In response, I quote the reply by Sen. Debbie Stabenow (D-Mich.) to the assertion by Sen. Jon Kyl (R-Ariz.) that he would never need maternity care: “I think your mom probably did.”

Even the young and healthy can’t have the hubris to assert that they will never require medical care. The law would simply require everyone to support a safety net that will help them if and when they one day need it.

Courtenay Lewis, Washington


Parker, her fellow Rethuglican apologists and the Rethuglican justices are wont to draw false comparisons (as above) and ludicrous reductio ad absurdum arguments (mandatory broccoli eating!) that once again only serve to illustrate their blind partisanship and the poverty of their reasoning.

BONUS: Want more of the Parker/Rethug Zeitgeist?
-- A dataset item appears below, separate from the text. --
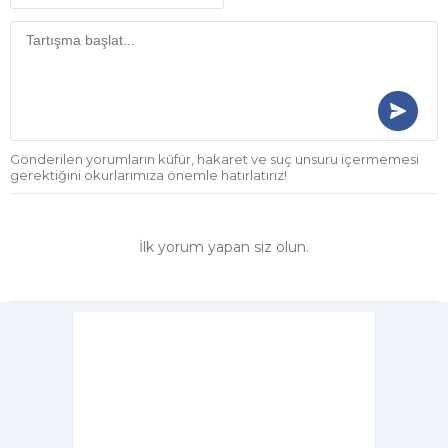
Gönderilen yorumların küfür, hakaret ve suç unsuru içermemesi
gerektiğini okurlarımıza önemle hatırlatırız!
İlk yorum yapan siz olun.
Here's Hunter at Daily Kos, referring to Rethuglican id, uber-crackpot and purported Christian Rep. Steve King's (Loon-IA) malevolent take on freedom, liberty and health care:
Tanning and broccoli, freedomz and liberteez, every damn thing tossed up against the wall to avoid dealing with the basic notion that perhaps people are dying and they don't have to die, and perhaps we could help them if the crapsacks among us could only be convinced to give a damn, and maybe repairing the flaws in our system would be a good thing except that a bunch of people who make a lot of money and have wonderful health insurance and are not currently sick just don't see the problem the rest of us are left to deal with every day, and so just don't care. Sovereignty means go to Hell, less fortunate, does it not? I know that from the Republican presidential debates, where the audience was quite clear on what should happen to people who suddenly need medical care but who cannot, for any one of ten thousand different reasons, afford it.

(Ed. - For those who missed the debates, the Rethug crowds cheered the notion of uninsured folks being denied health care.)